リンパ節転移のない4センチまでの肺がん(非症細胞肺がん)に対しては体幹部定位放射線治療をおこないます。手術とどちらが良いかはまだわかっておりませんが、体の負担が少ないことが特徴です。

リンパ節転移のある肺がんには、手術ができない場合に抗がん剤と併用した放射線治療(化学放射線治療)を行います。最近は、Ⅲ期非小細胞肺がんに対して免疫チェックポイント阻害剤と併用する化学放射線治療で、成績が著明に向上しています。

頭頸部がん

頭頸部がんに対しては化学放射線治療を行います。発声や嚥下の機能などを温存できることが利点です。
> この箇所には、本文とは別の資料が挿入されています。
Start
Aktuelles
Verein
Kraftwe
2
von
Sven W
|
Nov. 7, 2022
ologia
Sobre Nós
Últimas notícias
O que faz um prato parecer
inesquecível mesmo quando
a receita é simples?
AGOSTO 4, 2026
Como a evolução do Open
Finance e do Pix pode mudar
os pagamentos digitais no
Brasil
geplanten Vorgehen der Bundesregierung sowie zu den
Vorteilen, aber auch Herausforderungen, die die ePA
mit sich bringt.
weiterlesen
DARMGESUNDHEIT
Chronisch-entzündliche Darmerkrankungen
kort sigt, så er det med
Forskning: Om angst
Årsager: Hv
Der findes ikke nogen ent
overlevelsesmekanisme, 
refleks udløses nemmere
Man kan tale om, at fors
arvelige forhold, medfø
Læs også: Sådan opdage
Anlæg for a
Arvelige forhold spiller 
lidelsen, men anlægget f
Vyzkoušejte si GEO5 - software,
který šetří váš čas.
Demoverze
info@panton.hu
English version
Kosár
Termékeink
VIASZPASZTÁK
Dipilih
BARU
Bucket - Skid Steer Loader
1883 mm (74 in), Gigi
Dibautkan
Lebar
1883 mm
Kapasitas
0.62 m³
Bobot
腫瘍やリンパ節領域に一致させるような放射線治療(IMRT)で、唾液腺機能低下などの副作用が軽減できます。

食道がん

食道がんは手術が行われることも多いですが、放射線治療もほぼ同等の成績が得られます。化学療法が困難な方には放射線単独で使用することもありますが、できる限り化学放射線治療を行います。食道を温存し、QOL(生活の質)が改善することが利点です。

悪性リンパ腫

悪性リンパ腫は放射線感受性が高く、比較的少ない線量でも効果があります。化学療法も大変効果がありますが、残った場合などに使用します。

婦人科腫瘍(子宮がん等)

子宮頸がん治療は日本では手術も多いですが、欧米ではむしろ放射線治療が主体です。治療成績は同等で副作用は少ないといえます。腔内照射という特殊な治療の併用が原則で、他施設と連携して行います。

脳腫瘍

脳腫瘍は大変種類が多いですが、その中で頻度の高い神経膠腫に対しては30回ほどで治療します。高齢者の場合には10回で治療することもあります。
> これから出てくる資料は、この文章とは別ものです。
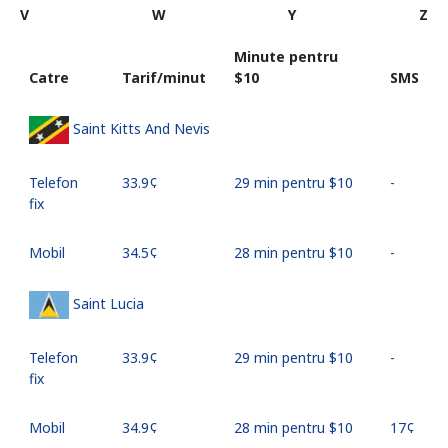
V
W
Y
Z
Minute pentru
Catre
Tarif/minut
⁦$10⁩
SMS
Saint Kitts And Nevis
Telefon
⁦33.9¢⁩
29 min pentru ⁦$10⁩
-
fix
Mobil
⁦34.5¢⁩
28 min pentru ⁦$10⁩
-
Saint Lucia
Telefon
⁦33.9¢⁩
29 min pentru ⁦$10⁩
-
fix
Mobil
⁦34.9¢⁩
28 min pentru ⁦$10⁩
⁦17¢⁩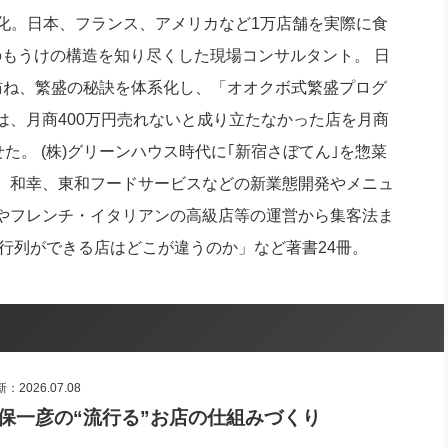
社長のための“全員営業”(30
体系化。日本、フランス、アメリカなど1万店舗を実際に食
腕をつくる 人と組織を動かす(200)
銀行交渉はこうしなさい！(12)
高橋一
行動科学マネジメント(5)
のもうけの構造を知り尽くした現場コンサルタント。 日
の社長のビジョン実現道場(10)
訪ね、繁盛の秘訣を体系化し、「オオクボ式繁盛プログ
は、月商400万円売れないと成り立たなかった店を月商
た。 (株)グリーンハウス時代に｢新宿さぼてん｣を惣菜
、和幸、東和フードサービスなどの新業態開発やメニュ
やフレンチ・イタリアンの高級店等の運営から集客法ま
行列ができる店はどこが違うのか」など著書24冊。
2026.07.08
保一彦の“流行る”お店の仕組みづくり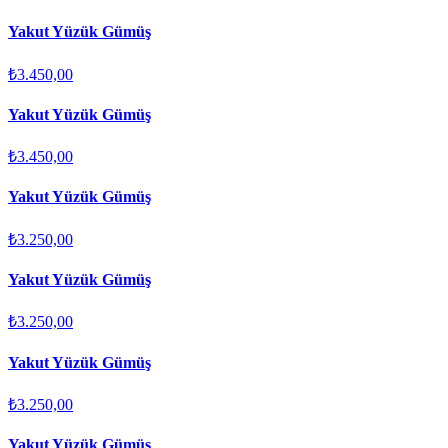
Yakut Yüzük Gümüş
₺3.450,00
Yakut Yüzük Gümüş
₺3.450,00
Yakut Yüzük Gümüş
₺3.250,00
Yakut Yüzük Gümüş
₺3.250,00
Yakut Yüzük Gümüş
₺3.250,00
Yakut Yüzük Gümüş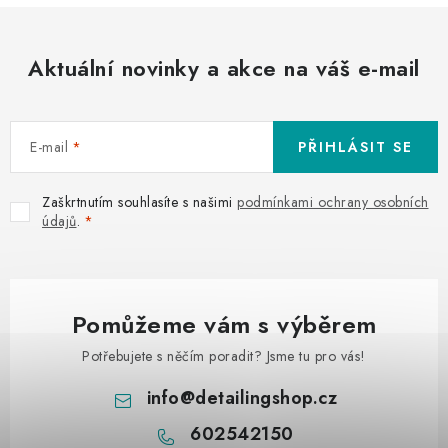
Aktuální novinky a akce na váš e-mail
E-mail
PŘIHLÁSIT SE
Zaškrtnutím souhlasíte s našimi
podmínkami ochrany osobních
údajů
.
Pomůžeme vám s výběrem
Potřebujete s něčím poradit? Jsme tu pro vás!
info
@
detailingshop.cz
602542150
また、再発などに対して頭部定位放射線治療を行うことがあります。

肝がん

肝細胞がんは放射線感受性の比較的高い腫瘍です。高精度放射線治療の技術で照射します。日本ではまだあまり普及していませんが、非常に効果の高い治療と考えています。

膵臓がん、腎がん

膵臓がんは緩和的治療として放射線を行うことが多くありましたが、小さな腫瘍には定位放射線治療を行うことで効果があります。呼吸移動によって腫瘍が動くため、呼吸同期照射などを行います。
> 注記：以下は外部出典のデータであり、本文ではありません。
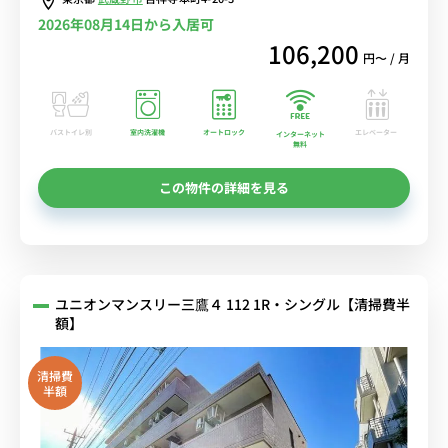
2026年08月14日から入居可
106,200
円〜 / 月
バストイレ別
室内洗濯機
オートロック
エレベーター
インターネット
無料
この物件の詳細を見る
ユニオンマンスリー三鷹４ 112 1R・シングル【清掃費半
額】
清掃費
半額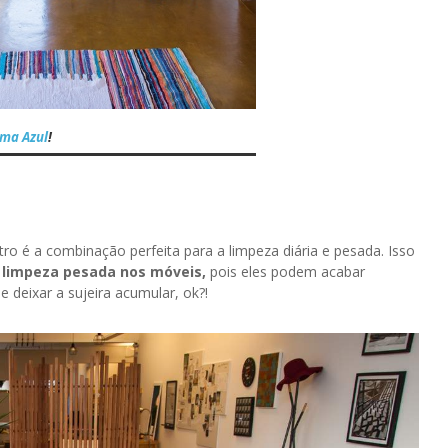
ma Azul
!
 é a combinação perfeita para a limpeza diária e pesada. Isso
e limpeza pesada nos móveis,
pois eles podem acabar
 deixar a sujeira acumular, ok?!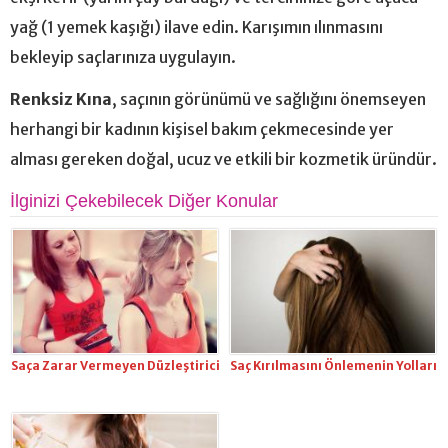
yağ (1 yemek kaşığı) ilave edin. Karışımın ılınmasını
bekleyip saçlarınıza uygulayın.
Renksiz Kına
, saçının görünümü ve sağlığını önemseyen
herhangi bir kadının kişisel bakım çekmecesinde yer
alması gereken doğal, ucuz ve etkili bir kozmetik üründür.
İlginizi Çekebilecek Diğer Konular
Saça Zarar Vermeyen Düzleştirici
Saç Kırılmasını Önlemenin Yolları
腎臓がんはこれまで放射線感受性が低いと考えられていました。古い教科書では「腎臓がんは放射線治療の適用外」と記載のあるケースも見かけます。しかし、1回に大線量を投与する定位放射線治療ではかなり効果があることがわかってきました。そのため、手術のできない腎細胞がん等には定位放射線治療が行われます。腎機能はほぼ温存可能です。ミリ単位で照射するため、最新の技術である呼吸対策が必要です。

転移性腫瘍(脳・骨等)、その他悪性腫瘍

10個程度までの脳転移の場合は、定位放射線治療(X-ray Knife)の効果が高いです。ガンマナイフでも治療できますが、当院の場合は患者さんの負担が少ないことが特徴です。

体幹部の転移でも、原発巣が制御され、かつ3~4個程度までの転移の場合には、定位放射線治療で生存期間に対する効果があります。2020年4月より、5個までの転移に対して保険適用が始まりました。

骨転移の疼痛には1回の治療でも十分効果があります。外来でも治療が可能です。狭い範囲の椎体転移や、再照射などでも定位放射線治療が有効です。2020年4月より保険適用が始まりました。

ケロイドなど良性病変

放射線治療の対象は悪性病変がほとんどですが、ケロイド手術後に数回、少量の照射を行うことで成績が向上します。副作用はまずありません。